CNN's Anderson Cooper flees set on air amid incoming missile threat in Israel: ‘We should probably go'
The team evacuated the set and moved to underground bomb shelters while still on the air. Cooper was speaking to CNN's chief international correspondent Clarissa Ward and Jerusalem correspondent Jeremy Diamond at 3 a.m. local time when air raid sirens and phone alerts began to blare.
'I should just say that we're now hearing an alert,' Ward said.
'So these are the alerts that go out on all of our phones when you're in Israel,' Cooper said. 'It's a 10-minute warning of incoming missiles or something incoming from Iran. ... Now the location we're in has a verbal alarm telling people to go down into bomb shelters.'
The crew then had a 10-minute window to 'get down into a bomb shelter, and we'll continue to try to broadcast from that bomb shelter, and even if we can, on the way down.'
'Should we go down, or do you want to finish this?' Ward asked.
'We should probably go down,' Cooper responded with a laugh.
'Are we able to do that?' he asked a camera operator.
Ward and Diamond discussed the growing crisis between Iran and Israel as the crew began preparing to move the equipment to keep the broadcast going.

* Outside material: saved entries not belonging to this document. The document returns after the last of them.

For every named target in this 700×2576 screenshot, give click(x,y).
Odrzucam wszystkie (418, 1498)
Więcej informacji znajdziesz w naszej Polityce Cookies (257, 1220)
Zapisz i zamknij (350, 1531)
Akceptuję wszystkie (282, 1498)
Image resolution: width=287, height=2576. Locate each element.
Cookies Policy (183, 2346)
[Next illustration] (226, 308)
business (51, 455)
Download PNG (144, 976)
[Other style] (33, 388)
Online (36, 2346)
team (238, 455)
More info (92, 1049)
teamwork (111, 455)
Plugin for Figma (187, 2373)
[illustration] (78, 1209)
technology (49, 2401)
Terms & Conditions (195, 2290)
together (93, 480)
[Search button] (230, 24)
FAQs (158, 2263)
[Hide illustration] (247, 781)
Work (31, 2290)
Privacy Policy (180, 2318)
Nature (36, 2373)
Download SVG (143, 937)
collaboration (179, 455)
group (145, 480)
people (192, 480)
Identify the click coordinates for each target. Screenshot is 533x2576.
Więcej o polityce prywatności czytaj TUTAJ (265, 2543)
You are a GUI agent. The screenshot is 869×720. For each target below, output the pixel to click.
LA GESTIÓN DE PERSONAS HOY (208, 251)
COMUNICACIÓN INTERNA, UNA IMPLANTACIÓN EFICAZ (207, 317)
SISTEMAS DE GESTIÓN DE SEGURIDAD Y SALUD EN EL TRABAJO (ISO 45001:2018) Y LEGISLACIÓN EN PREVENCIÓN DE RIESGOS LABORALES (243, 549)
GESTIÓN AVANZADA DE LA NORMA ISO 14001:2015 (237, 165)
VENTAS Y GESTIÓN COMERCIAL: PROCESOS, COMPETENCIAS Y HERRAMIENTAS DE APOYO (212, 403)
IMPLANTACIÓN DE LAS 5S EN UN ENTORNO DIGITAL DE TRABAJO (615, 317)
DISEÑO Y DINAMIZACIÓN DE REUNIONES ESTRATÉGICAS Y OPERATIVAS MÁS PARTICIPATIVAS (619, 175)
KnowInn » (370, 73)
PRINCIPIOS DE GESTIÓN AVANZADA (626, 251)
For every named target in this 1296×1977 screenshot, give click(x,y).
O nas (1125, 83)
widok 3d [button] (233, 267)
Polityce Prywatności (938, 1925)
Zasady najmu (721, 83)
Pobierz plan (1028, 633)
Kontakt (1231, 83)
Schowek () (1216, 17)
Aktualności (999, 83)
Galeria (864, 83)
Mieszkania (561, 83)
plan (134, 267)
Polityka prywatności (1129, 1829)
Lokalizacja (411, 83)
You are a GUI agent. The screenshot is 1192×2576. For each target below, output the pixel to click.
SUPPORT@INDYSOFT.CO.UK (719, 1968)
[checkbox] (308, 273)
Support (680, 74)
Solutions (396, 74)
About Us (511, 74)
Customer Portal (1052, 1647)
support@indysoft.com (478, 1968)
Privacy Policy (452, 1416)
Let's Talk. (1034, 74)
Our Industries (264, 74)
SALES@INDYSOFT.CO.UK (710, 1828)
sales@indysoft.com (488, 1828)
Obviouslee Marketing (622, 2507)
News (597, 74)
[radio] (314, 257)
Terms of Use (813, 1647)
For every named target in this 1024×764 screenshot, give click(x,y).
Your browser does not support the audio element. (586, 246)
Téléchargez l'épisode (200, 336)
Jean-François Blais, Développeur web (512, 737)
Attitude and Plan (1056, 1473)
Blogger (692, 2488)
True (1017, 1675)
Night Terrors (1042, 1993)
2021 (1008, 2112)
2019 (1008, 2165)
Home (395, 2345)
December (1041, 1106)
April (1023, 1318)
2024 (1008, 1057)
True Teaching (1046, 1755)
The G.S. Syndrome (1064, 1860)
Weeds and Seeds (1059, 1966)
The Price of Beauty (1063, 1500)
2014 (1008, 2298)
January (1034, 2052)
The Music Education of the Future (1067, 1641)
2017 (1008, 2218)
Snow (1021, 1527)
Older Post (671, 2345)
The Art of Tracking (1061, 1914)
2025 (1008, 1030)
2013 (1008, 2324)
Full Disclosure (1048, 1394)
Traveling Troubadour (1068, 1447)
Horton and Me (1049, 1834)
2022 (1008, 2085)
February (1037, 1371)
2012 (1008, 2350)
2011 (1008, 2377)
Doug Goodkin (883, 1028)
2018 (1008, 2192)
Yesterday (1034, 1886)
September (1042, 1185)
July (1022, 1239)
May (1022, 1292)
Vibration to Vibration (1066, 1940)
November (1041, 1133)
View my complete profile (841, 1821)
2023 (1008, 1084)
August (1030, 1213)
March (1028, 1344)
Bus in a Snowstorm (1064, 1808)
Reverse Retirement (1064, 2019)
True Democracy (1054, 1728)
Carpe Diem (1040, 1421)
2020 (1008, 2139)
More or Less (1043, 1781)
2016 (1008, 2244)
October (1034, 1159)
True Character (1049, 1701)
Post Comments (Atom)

Ward and Diamond noted how American attacks on Iran's nuclear production facilities could lead to attacks from Iranian proxy groups in the area.
'This is the first time today that we have had an alarm like this,' Cooper said. 'It's obviously something that many here in Tel Aviv have gotten used to over the last 10 or 11 days since this began. We saw one. There was one alarm shortly after, several hours after the first strike, the strikes on Iran by the United States. This is the first one we've had this morning.'
CNN lost signal for a short period of time as Cooper, Ward, and Diamond discussed the Iranian missile attacks and the impact they were having on regular life in Israel as they moved to the shelter.
President Donald Trump entered Israel's war with Iran on Sunday local time, striking three Iranian nuclear facilities he claimed were 'completely, totally obliterated.'
On Monday, Israel launched strikes on Tehran, the Iranian capital, as well as access routes to Fordo, one of three nuclear enrichment sites targeted by American bombs.
Strikes between Iran and Israel have continued as world leaders demand de-escalation or risk a broader crisis across the Middle East and internationally.
U.S. military and intelligence officials have found possible indications that militias backed by Iran were preparing to attack American bases in Iraq and possibly Syria.
Iranian Supreme Leader Ayatollah Ali Khamenei has yet to make any public statements more than 36 hours after the attacks by the United States.